The fund's mission "is to help change the lives of some of the most neglected and marginalized people in the UK, and in the poorest countries and regions overseas". The Fund grants money for three broad purposes. Firstly, to effect a ban on the use of landmines, and to provide relief for those whose lives have been damaged by them. Secondly, it funds palliative care in Africa for those affected by terminal disease, including HIV/AIDS. Thirdly, it funds projects for young people in the United Kingdom "facing special difficulties in making the transition to adult life".

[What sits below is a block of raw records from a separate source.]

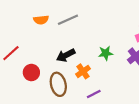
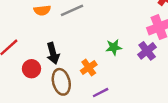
black arrow: (66, 55) -> (53, 53), moved, turned -78

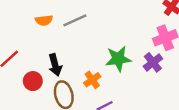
green star: (114, 47) -> (118, 59), size x1.5

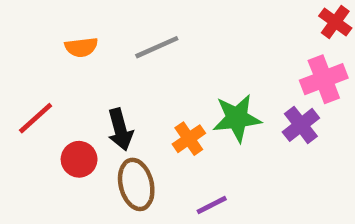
orange semicircle: (44, 20) -> (81, 47), moved
orange cross: (92, 80) -> (189, 139), moved

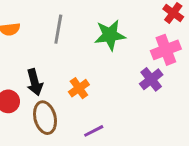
gray line: (157, 47) -> (58, 29), turned -56
green star: (237, 118) -> (110, 35), moved

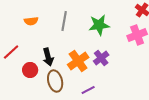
purple cross: (151, 79) -> (101, 58), moved
orange cross: (79, 88) -> (78, 61), size x1.5

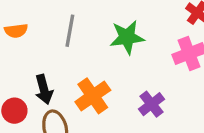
purple cross: (101, 58) -> (152, 104), moved

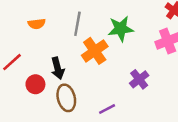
orange cross: (93, 96) -> (95, 51), moved

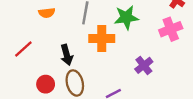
orange cross: (95, 51) -> (102, 39), turned 35
red circle: (35, 84) -> (46, 84), moved

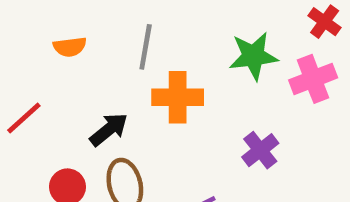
green star: (126, 17) -> (253, 56), moved
black arrow: (67, 55) -> (109, 129), turned -114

In 2003 and 2004 the Fund engaged in controversial and expensive litigation in the United States with the Franklin Mint, over the Mint's use of images of the late princess. According to the Fund's accounts, it spent over £3.4 million on litigation, and there was a £1m+ fall in donations to the Fund during this period. In July 2003 the Fund froze payments to charities, pending conclusion of the court case. In November 2004 the Fund abandoned its legal case against Franklin Mint.
In April 2005 Andrew Purkis, Chief Executive since 1998, resigned his post. The current CEO is Dr. Astrid Bonfield. The President of the Fund is Lady Sarah McCorquodale, eldest sister of Diana, Princess of Wales.
The summarised financial statements available on the Fund's website indicate that during 2004 there was a net disbursement of £13.9 million, and that on December 31 of that year the Fund had £34.1 million in resources.